Open Source Python API to Add OCR to PDF Files
Free Python OCR API to Automates the OCR Process and Facilitates the Conversion of Scanned Image PDFs into fully Searchable Documents.
What is OCRmyPDF?
OCRmyPDF is a versatile, open-source Python library and command-line tool, purpose-built to add Optical Character Recognition to existing PDF files with exceptional accuracy. It intelligently analyzes each page to determine the optimal colorspace and resolution, ensuring no original content is lost. Supporting a wide array of input formats—including scanned images, standard PDFs, and DjVu files—it operates on an "image plus text" principle to produce high-quality, searchable outputs while preserving the document's original structure and formatting.
Powered by the robust Tesseract OCR engine, which supports over 100 languages, OCRmyPDF delivers precise text recognition even from low-quality or distorted images. It enhances document quality with image processing features like deskew and employs PDF optimization techniques such as compression to reduce file size without sacrificing integrity. The library enables the straightforward generation of searchable PDF/A files and offers comprehensive features like text layer control and automated batch processing. This makes it an invaluable, efficient tool for businesses, researchers, and archivists managing large volumes of scanned documents.
Getting Started with OCRmyPDF
The recommend way to install OCRmyPDF is using pip.
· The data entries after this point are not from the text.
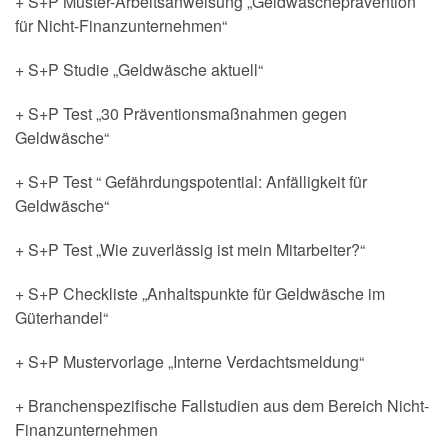
+ S+P Muster-Arbeitsanweisung „Geldwäscheprävention
für Nicht-Finanzunternehmen“
+ S+P Studie „Geldwäsche aktuell“
+ S+P Test „30 Präventionsmaßnahmen gegen
Geldwäsche“
+ S+P Test “ Gefährdungspotential: Anfälligkeit für
Geldwäsche“
+ S+P Test „Wie zuverlässig ist mein Mitarbeiter?“
+ S+P Checkliste „Anhaltspunkte für Geldwäsche im
Güterhandel“
+ S+P Mustervorlage „Interne Verdachtsmeldung“
+ Branchenspezifische Fallstudien aus dem Bereich Nicht-
Finanzunternehmen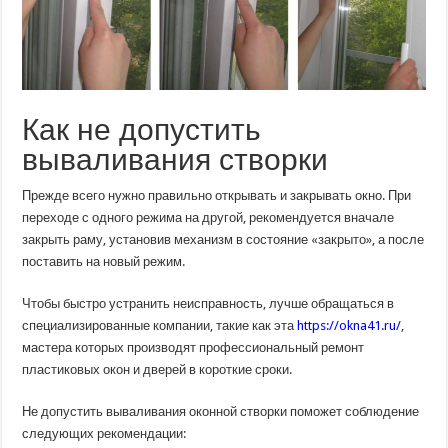
Как не допустить
вываливания створки
Прежде всего нужно правильно открывать и закрывать окно. При
переходе с одного режима на другой, рекомендуется вначале
закрыть раму, установив механизм в состояние «закрыто», а после
поставить на новый режим.
Чтобы быстро устранить неисправность, лучше обращаться в
специализированные компании, такие как эта
https://okna41.ru/
,
мастера которых производят профессиональный ремонт
пластиковых окон и дверей в короткие сроки.
Не допустить вываливания оконной створки поможет соблюдение
следующих рекомендации:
Please use the following command for a smooth installation.
Install OCRmyPDF via pip
pip install ocrmypdf You can also install it manually; download the latest release files directly from GitHub repository.
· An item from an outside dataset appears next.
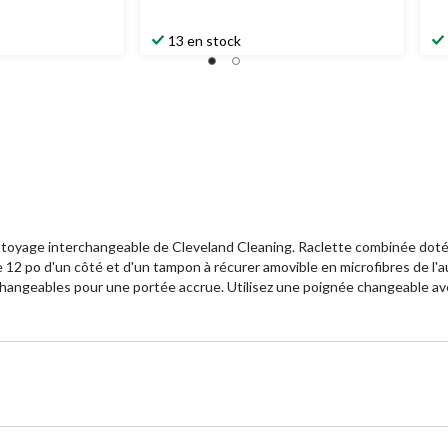
13 en stock
ttoyage interchangeable de Cleveland Cleaning. Raclette combinée doté
2 po d'un côté et d'un tampon à récurer amovible en microfibres de l'aut
ées changeables pour une portée accrue. Utilisez une poignée changeable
PDF optimization using Python API
The open source OCRmyPDF library has provided support a very useful features to manage the size and quality of PDF documents inside Python applications. The library employs PDF optimization techniques to reduce file size while maintaining the highest possible quality. By applying compression and down-sampling, it ensures that the resulting OCR-enabled PDF files are both efficient to store and quick to load. OCRmyPDF provides several optimization options that you can customize based on your requirements. Some commonly used options include removing temporary files, applying JBIG2 compression, skipping adding the OCR, disabling lossless compression to maximize file size reduction and so on.
How to Optimize PDF Files using Python API?
import subprocess
def optimize_pdf_with_ocrmypdf(input_pdf_path, output_pdf_path):
try:
# OCRmyPDF command with optimization options
command = ['ocrmypdf', '-l', 'eng', '--pdf-renderer', 'hocr', '--optimize', '0', input_pdf_path, output_pdf_path]
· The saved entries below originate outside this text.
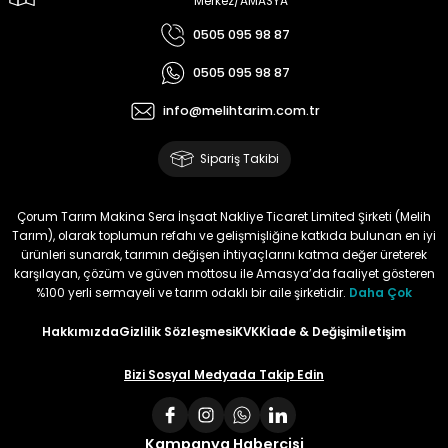
Merkez/AMASYA
0505 095 98 87
Ürün elime çok çabuk ulaştı.
Henüz kullanmadım.
0505 095 98 87
Kullandığımda yorum
yapacağım
info@melihtarim.com.tr
Memnun Akkan | 23/01/2024
Sipariş Takibi
Bu ürün çok neşeli değil aynı
anda süs yoncasıyla ektim.
Çorum Tarım Makina Sera İnşaat Nakliye Ticaret Limited Şirketi (Melih
Bunun akibeti 2024 yazına belli
Tarım), olarak toplumun refahı ve gelişmişliğine katkıda bulunan en iyi
olacak
ürünleri sunarak, tarımın değişen ihtiyaçlarını katma değer üreterek
karşılayan, çözüm ve güven mottosu ile Amasya’da faaliyet gösteren
S... Ö... | 23/01/2024
%100 yerli sermayeli ve tarım odaklı bir aile şirketidir.
Daha Çok
Hakkımızda
Gizlilik Sözleşmesi
KVKK
İade & Değişim
İletişim
Deneyimini Paylaş
Bizi Sosyal Medyada Takip Edin
Kampanya Habercisi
# Execute the OCRmyPDF command
subprocess.run(command, check=True)
print("PDF optimization complete!")
except subprocess.CalledProcessError as e:
print(f"OCRmyPDF error: {e}")
# Example usage
input_pdf_path = 'input.pdf'
output_pdf_path = 'output.pdf'
optimize_pdf_with_ocrmypdf(input_pdf_path, output_pdf_path)
PDF Text Layer Integration via Python API
OCRmyPDF, an open-source library, provides a powerful solution for integrating text layers into PDF files, enhancing document accessibility and search-ability. The library adds a text layer containing OCR-generated text directly onto the PDF document, ensuring the preservation of the original layout. This feature enables full-text searching, copy-pasting, and text extraction. When working with PDF documents, having a text layer integrated within the file is highly advantageous. The text layer contains the recognized OCR-generated text, making the PDF searchable and allowing for easy copying and extraction of text. This integration preserves the original document layout while enabling text-based operations, enhancing document usability and efficiency.